The sum of user + sys is the total direct microprocessor cost of executing the program. This does not include the microprocessor costs of parts of the kernel that can be said to run on behalf of the program, but which do not actually run on its thread. For example, the cost of stealing page frames to replace the page frames taken from the free list when the program started is not reported as part of the program's microprocessor consumption.

On a uniprocessor, the difference between the real time and the total microprocessor time, that is:
real - (user + sys)
is the sum of all of the factors that can delay the program, plus the program's own unattributed costs. On an SMP, an approximation would be as follows:
real * number_of_processors - (user + sys)

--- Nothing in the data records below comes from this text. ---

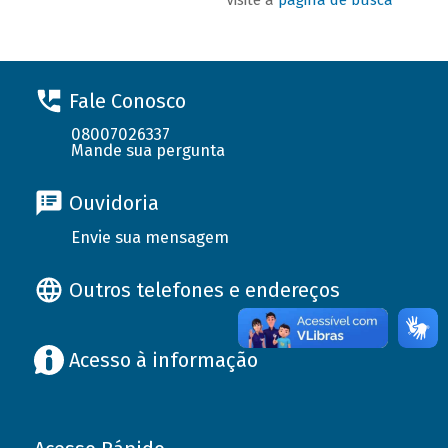
Fale Conosco
08007026337
Mande sua pergunta
Ouvidoria
Envie sua mensagem
Outros telefones e endereços
Acesso à informação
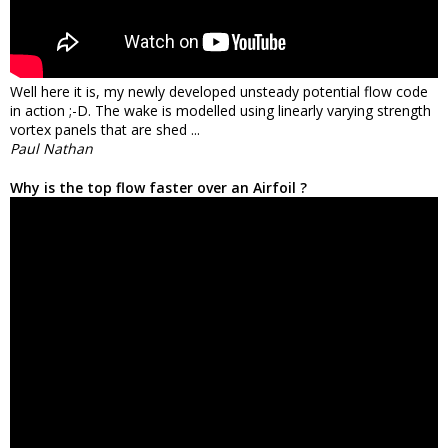
Well here it is, my newly developed unsteady potential flow code
in action ;-D. The wake is modelled using linearly varying strength
vortex panels that are shed ...
Paul Nathan
Why is the top flow faster over an Airfoil ?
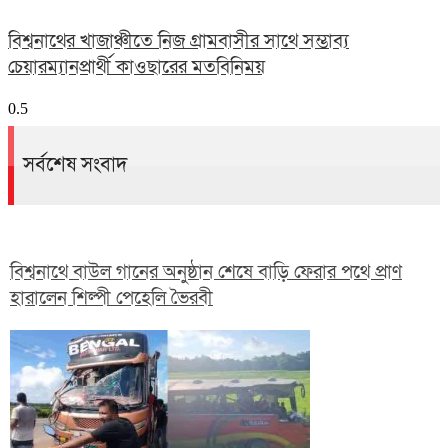
বিশ্বনাথের খাজাঞ্চীতে নিজ গ্রামবাসীর সাথে সম্ভাব্য
চেয়ারম্যানপ্রার্থী কাওছারের মতবিনিময়
সর্বশেষ সংবাদ
বিশ্বনাথে বাউল গানের অনুষ্ঠান শেষে বাড়ি ফেরার পথে প্রাণ
হারালেন শিল্পী পেহেলি ভৈরবী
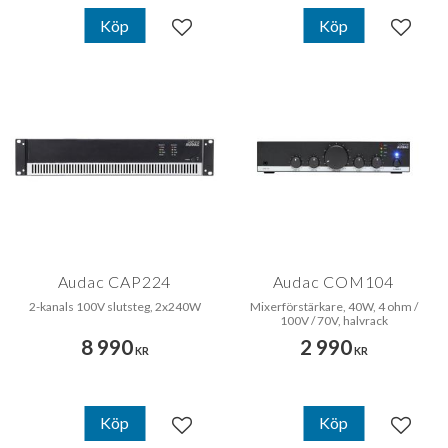
Köp
Köp
Lägg till i favoriter
Lägg til
Audac CAP224
Audac COM104
2-kanals 100V slutsteg, 2x240W
Mixerförstärkare, 40W, 4 ohm /
100V / 70V, halvrack
8 990
2 990
KR
KR
Köp
Köp
Lägg till i favoriter
Lägg til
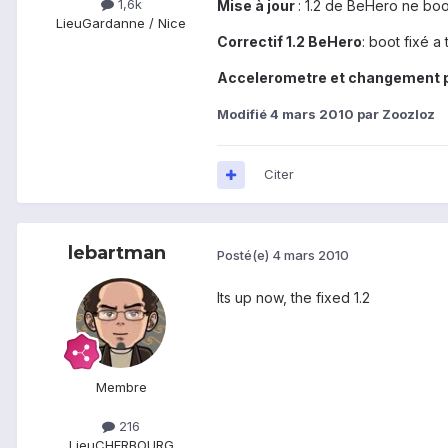
1,6k
Mise à jour
: 1.2 de BeHero ne boo
Lieu
Gardanne / Nice
Correctif 1.2 BeHero
: boot fixé a 
Accelerometre et changement p
Modifié
4 mars 2010
par Zoozloz
Citer
lebartman
Posté(e)
4 mars 2010
Its up now, the fixed 1.2
Membre
216
Lieu
CHERBOURG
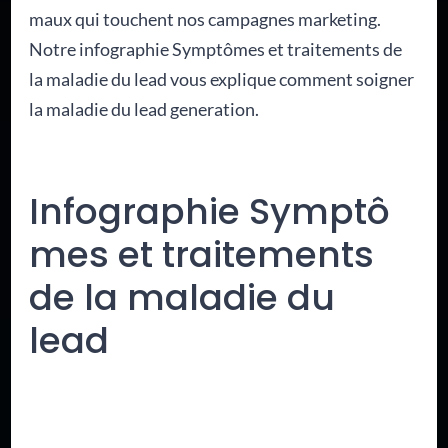
maux qui touchent nos campagnes marketing.
Notre infographie Symptômes et traitements de
la maladie du lead vous explique comment soigner
la maladie du lead generation.
Infographie Symptô
mes et traitements
de la maladie du
lead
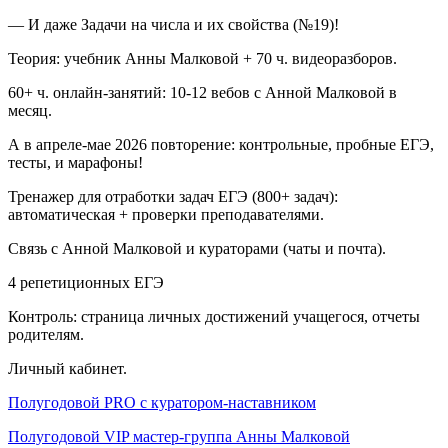
— И даже Задачи на числа и их свойства (№19)!
Теория: учебник Анны Малковой + 70 ч. видеоразборов.
60+ ч. онлайн-занятий: 10-12 вебов с Анной Малковой в
месяц.
А в апреле-мае 2026 повторение: контрольные, пробные ЕГЭ,
тесты, и марафоны!
Тренажер для отработки задач ЕГЭ (800+ задач):
автоматическая + проверки преподавателями.
Связь с Анной Малковой и кураторами (чаты и почта).
4 репетиционных ЕГЭ
Контроль: страница личных достижений учащегося, отчеты
родителям.
Личный кабинет.
Полугодовой PRO с куратором-наставником
Полугодовой VIP мастер-группа Анны Малковой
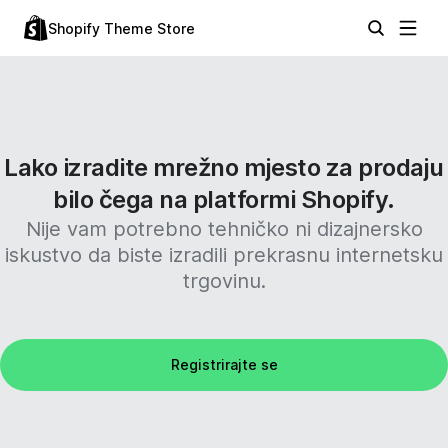
Shopify Theme Store
Lako izradite mrežno mjesto za prodaju
bilo čega na platformi Shopify.
Nije vam potrebno tehničko ni dizajnersko
iskustvo da biste izradili prekrasnu internetsku
trgovinu.
Registrirajte se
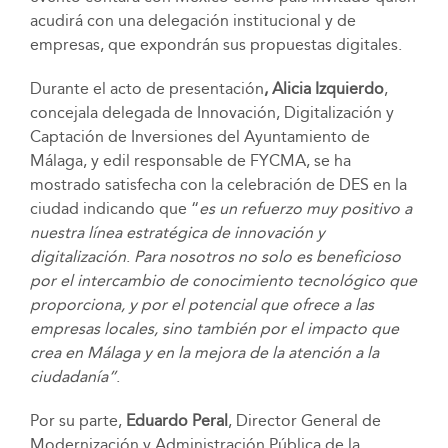
acudirá con una delegación institucional y de
empresas, que expondrán sus propuestas digitales.
Durante el acto de presentación
, Alicia Izquierdo
,
concejala delegada de Innovación, Digitalización y
Captación de Inversiones del Ayuntamiento de
Málaga, y edil responsable de FYCMA, se ha
mostrado satisfecha con la celebración de DES en la
ciudad indicando que “
es un refuerzo muy positivo a
nuestra
línea estratégica de innovación y
digitalización
.
Para nosotros no solo es beneficioso
por el intercambio de conocimiento tecnológico que
proporciona, y por el potencial que ofrece a las
empresas locales, sino también por el impacto que
crea en Málaga y en la mejora de la atención a la
ciudadanía”
.
Por su parte,
Eduardo Peral
, Director General de
Modernización y Administración Pública de la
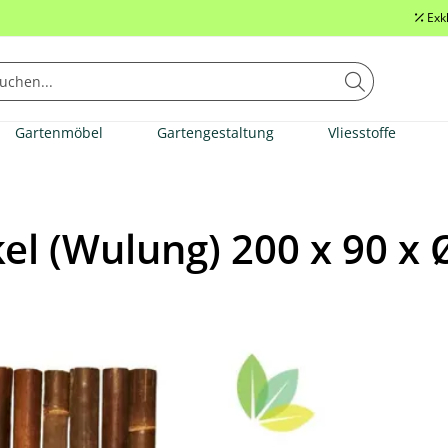
Exk
Gartenmöbel
Gartengestaltung
Vliesstoffe
l (Wulung) 200 x 90 x 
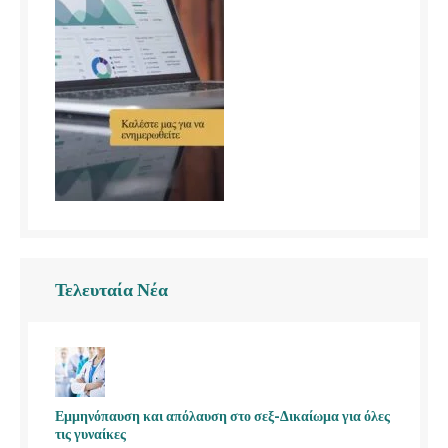
Τελευταία Νέα
Εμμηνόπαυση και απόλαυση στο σεξ-Δικαίωμα για όλες
τις γυναίκες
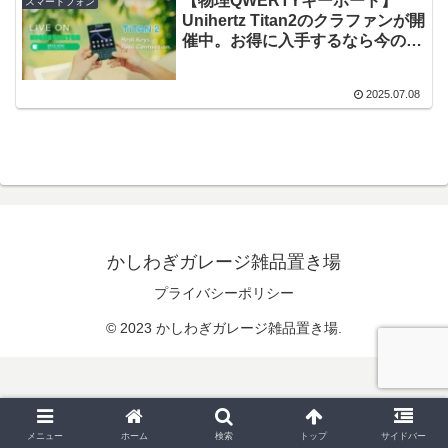
【物理QWERTYキーボード】
スマートフォン
Unihertz Titan2のクラファンが開
催中。お得に入手するなら今のう
ち
2025.07.08
かしわぎガレージ雑品置き場
プライバシーポリシー
© 2023 かしわぎガレージ雑品置き場.
メニュー
ホーム
検索
トップ
サイドバー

In approximately the order of diminishing size, the factors can be:

  • I/O required to bring in the program's text and data
  • I/O required to acquire real memory for the program's use
  • microprocessor time consumed by other programs
  • microprocessor time consumed by the operating system
In the following example, the program used in the preceding section has been compiled with -O3 to make it run more quickly. There is very little difference between the real (wall-clock) time required to run the program and the sum of its user and system microprocessor times. The program is getting all the time it wants, probably at the expense of other programs in the system.
# time looper
real    0m3.58s
user    0m3.16s
sys     0m0.04s
In the next example, we run the program at a less favorable priority by adding 10 to its nice value. It takes almost twice as long to run, but other programs are also getting a chance to do their work:
# time nice -n 10 looper
real    0m6.54s
user    0m3.17s
sys     0m0.03s
Note that we placed the nice command within the time command, rather than the reverse. If we had entered
# nice -n 10 time looper

we would have gotten a different time command (/usr/bin/time) with a lower-precision report, rather than the version of the time command we have been using, which is built into the ksh shell. If the time command comes first, you get the built-in version, unless you specify the fully qualified name of /usr/bin/time. If the time command is invoked from another command, you get /usr/bin/time.